Directions for this task. Where does the word "title" appear in the data? Copy every line that holds it.

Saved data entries

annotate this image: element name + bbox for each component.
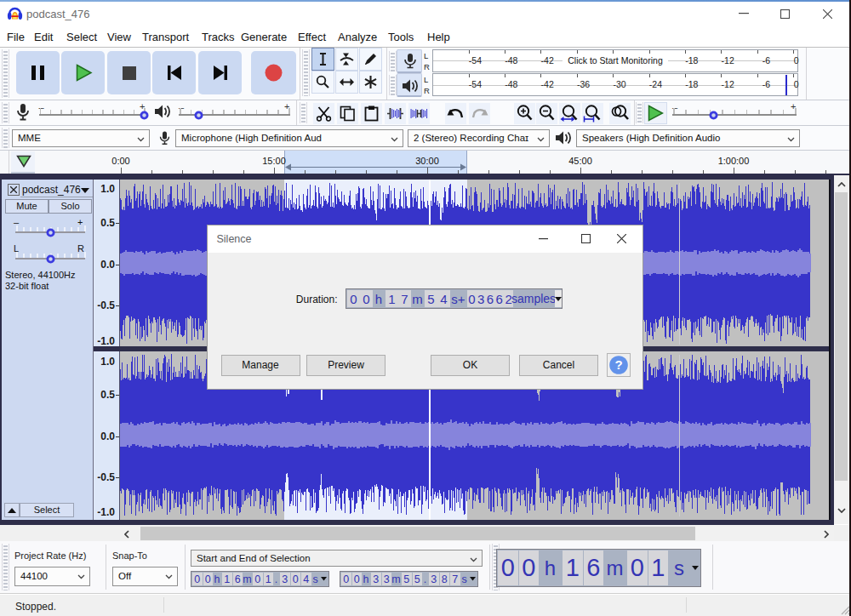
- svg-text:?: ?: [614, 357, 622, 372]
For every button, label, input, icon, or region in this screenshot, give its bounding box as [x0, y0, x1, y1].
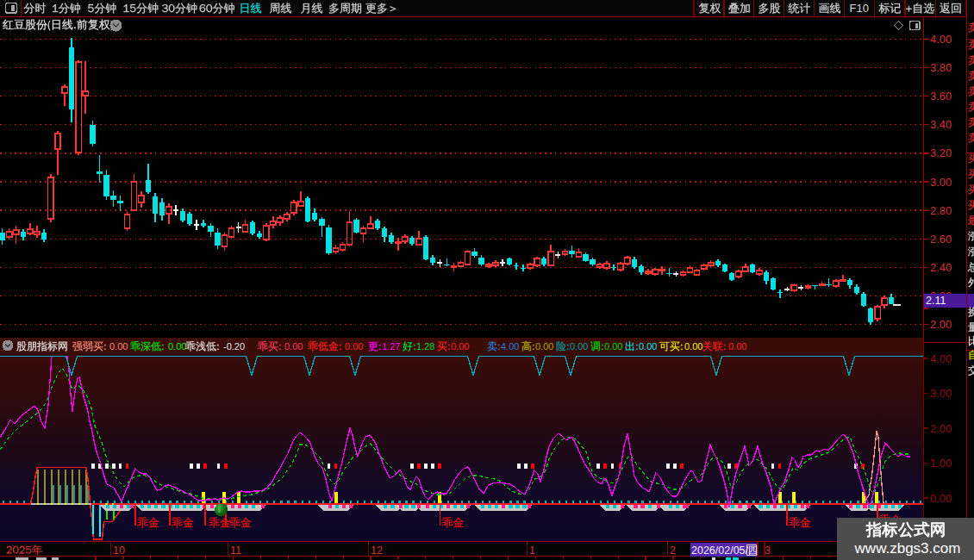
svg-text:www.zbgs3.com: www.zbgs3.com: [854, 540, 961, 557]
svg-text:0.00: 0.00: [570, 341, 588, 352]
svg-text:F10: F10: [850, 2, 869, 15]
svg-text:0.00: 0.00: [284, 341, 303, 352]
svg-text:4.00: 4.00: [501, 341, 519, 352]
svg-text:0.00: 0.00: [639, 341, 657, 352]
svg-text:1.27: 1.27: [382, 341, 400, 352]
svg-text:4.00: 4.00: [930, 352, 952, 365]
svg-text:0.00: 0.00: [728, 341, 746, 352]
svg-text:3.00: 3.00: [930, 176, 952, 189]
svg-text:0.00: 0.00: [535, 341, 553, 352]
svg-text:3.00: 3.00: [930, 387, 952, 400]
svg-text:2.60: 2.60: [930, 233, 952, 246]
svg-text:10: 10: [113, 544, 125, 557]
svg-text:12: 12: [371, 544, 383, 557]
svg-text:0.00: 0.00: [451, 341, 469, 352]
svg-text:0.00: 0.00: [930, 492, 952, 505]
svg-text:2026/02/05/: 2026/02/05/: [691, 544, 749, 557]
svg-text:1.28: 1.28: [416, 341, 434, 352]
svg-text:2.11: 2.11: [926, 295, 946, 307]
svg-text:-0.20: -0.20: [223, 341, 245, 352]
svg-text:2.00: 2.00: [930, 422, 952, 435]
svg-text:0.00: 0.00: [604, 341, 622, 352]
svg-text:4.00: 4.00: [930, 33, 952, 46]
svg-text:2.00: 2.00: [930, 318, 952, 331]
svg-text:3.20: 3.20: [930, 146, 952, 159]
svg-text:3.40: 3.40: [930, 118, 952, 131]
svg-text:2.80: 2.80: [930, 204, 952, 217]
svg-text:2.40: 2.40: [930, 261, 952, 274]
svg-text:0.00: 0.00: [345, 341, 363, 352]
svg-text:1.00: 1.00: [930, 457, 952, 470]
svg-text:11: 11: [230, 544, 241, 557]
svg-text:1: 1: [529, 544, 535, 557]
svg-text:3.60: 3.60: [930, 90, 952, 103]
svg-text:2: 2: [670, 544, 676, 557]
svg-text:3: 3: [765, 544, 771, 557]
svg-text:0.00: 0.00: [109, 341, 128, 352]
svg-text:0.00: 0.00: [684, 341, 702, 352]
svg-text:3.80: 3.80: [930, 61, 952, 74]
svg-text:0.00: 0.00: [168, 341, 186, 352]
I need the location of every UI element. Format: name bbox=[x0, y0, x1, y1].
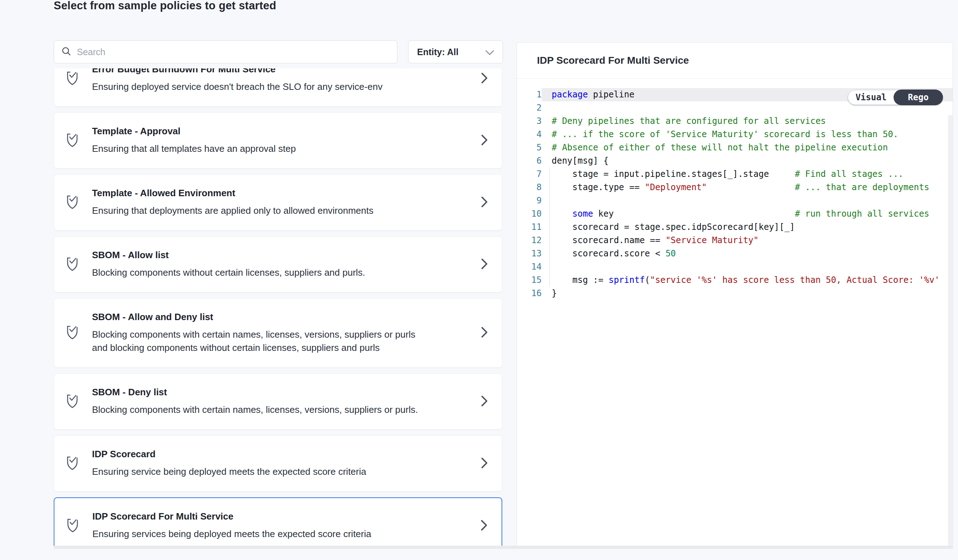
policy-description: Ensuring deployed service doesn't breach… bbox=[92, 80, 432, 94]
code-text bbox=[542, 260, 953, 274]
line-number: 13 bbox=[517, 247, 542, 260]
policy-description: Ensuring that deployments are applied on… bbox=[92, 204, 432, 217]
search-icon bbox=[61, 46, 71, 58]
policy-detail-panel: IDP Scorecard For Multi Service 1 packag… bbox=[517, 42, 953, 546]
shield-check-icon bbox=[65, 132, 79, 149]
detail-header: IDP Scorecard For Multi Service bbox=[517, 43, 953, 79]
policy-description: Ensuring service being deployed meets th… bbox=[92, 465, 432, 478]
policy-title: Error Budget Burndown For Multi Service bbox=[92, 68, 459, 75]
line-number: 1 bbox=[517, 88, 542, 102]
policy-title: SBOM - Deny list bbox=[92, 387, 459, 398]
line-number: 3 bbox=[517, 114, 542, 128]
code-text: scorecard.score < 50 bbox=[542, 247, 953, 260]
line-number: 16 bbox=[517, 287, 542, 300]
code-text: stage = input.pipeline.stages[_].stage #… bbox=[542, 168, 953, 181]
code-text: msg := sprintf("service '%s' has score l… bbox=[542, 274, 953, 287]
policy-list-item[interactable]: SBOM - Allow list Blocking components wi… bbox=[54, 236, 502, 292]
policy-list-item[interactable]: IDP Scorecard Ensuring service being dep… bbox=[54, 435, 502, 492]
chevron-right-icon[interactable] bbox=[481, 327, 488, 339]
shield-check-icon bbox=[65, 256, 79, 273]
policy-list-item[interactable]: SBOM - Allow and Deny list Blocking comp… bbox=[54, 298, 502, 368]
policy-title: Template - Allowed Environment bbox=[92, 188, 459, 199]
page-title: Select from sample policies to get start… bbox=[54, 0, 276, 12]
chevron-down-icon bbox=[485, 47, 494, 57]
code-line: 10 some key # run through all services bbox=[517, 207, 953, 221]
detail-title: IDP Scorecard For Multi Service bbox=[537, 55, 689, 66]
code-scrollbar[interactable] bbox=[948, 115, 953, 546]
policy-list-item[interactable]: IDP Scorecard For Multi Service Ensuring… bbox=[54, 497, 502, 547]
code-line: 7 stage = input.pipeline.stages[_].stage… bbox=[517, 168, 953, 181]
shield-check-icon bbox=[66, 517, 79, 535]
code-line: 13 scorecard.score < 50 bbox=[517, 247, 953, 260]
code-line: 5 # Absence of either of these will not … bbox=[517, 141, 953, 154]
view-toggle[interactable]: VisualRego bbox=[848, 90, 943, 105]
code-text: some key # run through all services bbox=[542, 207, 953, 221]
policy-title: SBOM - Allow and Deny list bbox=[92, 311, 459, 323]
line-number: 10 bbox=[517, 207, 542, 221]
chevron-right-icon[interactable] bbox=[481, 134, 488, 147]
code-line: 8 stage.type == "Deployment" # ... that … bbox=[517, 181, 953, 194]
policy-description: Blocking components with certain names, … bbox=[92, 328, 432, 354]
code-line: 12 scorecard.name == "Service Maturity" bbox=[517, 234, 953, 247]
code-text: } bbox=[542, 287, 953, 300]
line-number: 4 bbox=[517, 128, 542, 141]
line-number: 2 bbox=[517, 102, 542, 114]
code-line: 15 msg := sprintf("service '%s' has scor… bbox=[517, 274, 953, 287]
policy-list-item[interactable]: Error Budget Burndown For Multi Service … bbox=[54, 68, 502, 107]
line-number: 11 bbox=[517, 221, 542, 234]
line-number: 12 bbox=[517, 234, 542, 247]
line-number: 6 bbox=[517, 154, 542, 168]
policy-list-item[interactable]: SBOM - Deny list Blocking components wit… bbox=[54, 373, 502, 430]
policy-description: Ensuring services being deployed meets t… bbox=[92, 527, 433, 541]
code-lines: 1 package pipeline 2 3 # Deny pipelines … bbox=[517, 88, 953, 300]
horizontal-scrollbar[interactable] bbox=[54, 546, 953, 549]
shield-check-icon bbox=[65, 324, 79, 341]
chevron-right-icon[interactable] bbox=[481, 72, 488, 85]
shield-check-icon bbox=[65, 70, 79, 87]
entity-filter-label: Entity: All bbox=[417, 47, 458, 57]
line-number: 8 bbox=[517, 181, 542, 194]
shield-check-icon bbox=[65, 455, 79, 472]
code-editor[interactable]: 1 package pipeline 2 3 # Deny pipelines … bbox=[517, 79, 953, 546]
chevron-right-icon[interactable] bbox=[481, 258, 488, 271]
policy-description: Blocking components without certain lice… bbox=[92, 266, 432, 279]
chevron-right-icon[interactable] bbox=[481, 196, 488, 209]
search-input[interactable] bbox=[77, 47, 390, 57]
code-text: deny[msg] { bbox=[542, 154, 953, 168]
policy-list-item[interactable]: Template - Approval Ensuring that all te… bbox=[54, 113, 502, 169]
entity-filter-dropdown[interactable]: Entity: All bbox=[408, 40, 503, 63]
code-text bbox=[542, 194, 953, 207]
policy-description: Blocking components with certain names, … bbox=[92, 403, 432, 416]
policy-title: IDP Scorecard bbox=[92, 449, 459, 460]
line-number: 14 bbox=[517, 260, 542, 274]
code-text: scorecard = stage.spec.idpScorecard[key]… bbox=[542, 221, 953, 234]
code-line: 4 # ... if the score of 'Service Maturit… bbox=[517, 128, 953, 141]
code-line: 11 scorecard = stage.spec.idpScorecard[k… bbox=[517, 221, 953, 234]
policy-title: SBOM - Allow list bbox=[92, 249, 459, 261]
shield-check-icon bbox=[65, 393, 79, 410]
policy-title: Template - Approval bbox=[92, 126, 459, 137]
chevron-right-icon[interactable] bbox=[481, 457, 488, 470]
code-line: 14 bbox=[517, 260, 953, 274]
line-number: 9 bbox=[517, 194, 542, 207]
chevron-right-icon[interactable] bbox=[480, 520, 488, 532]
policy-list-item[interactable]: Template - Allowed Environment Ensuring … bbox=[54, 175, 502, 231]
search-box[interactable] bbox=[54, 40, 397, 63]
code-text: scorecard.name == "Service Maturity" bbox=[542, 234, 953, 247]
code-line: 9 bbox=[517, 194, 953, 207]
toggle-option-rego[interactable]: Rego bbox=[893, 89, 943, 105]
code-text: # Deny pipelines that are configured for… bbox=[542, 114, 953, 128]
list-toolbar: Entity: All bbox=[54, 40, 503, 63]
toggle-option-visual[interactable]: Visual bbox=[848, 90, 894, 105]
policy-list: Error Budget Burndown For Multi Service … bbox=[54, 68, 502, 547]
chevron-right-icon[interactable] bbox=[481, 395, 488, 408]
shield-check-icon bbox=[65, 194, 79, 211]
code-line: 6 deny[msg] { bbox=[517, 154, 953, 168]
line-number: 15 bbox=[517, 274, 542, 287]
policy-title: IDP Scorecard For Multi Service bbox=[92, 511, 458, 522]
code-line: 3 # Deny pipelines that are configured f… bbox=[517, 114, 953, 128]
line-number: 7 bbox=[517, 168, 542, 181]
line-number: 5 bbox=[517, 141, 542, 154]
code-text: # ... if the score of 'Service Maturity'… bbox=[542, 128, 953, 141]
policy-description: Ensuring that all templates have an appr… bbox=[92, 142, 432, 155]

Written answer.
policy-title: Error Budget Burndown For Multi Service bbox=[92, 68, 459, 75]
policy-title: SBOM - Deny list bbox=[92, 387, 459, 398]
policy-title: Template - Allowed Environment bbox=[92, 188, 459, 199]
page-title: Select from sample policies to get start… bbox=[54, 0, 276, 12]
detail-title: IDP Scorecard For Multi Service bbox=[537, 55, 689, 66]
policy-title: SBOM - Allow and Deny list bbox=[92, 311, 459, 323]
policy-title: IDP Scorecard bbox=[92, 449, 459, 460]
policy-title: SBOM - Allow list bbox=[92, 249, 459, 261]
policy-title: Template - Approval bbox=[92, 126, 459, 137]
policy-title: IDP Scorecard For Multi Service bbox=[92, 511, 458, 522]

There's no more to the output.